- _ACTION ITEM_:
Go through the listing and copy each line with the string "грудня".

- _DATA FOR THIS EXERCISE_:
━━━━
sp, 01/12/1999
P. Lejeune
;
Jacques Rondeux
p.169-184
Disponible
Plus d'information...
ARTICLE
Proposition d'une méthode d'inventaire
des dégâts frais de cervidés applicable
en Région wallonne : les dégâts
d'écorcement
━━━━
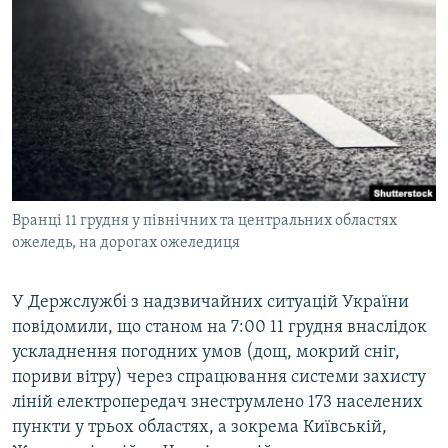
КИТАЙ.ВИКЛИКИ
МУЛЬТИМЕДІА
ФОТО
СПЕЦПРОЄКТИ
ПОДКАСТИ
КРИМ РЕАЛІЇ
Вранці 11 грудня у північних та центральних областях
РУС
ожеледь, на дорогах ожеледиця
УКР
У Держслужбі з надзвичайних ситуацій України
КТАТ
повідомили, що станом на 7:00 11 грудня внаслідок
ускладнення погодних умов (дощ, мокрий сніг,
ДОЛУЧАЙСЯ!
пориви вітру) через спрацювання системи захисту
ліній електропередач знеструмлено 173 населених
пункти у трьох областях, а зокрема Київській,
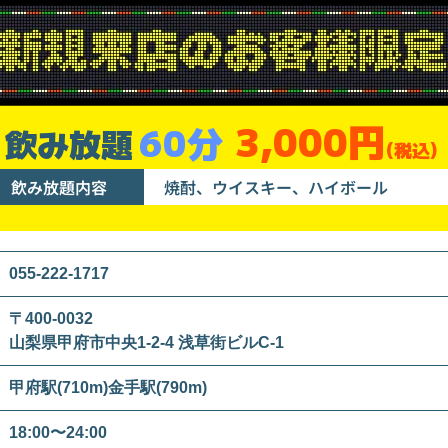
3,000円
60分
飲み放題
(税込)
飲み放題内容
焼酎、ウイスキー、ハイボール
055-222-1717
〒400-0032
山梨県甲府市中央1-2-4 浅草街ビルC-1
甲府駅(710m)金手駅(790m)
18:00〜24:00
━━━━
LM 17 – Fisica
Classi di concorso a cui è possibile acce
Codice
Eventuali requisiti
━━━━
- _ANSWER SECTION_:
Вранці 11 грудня у північних та центральних областях
повідомили, що станом на 7:00 11 грудня внаслідок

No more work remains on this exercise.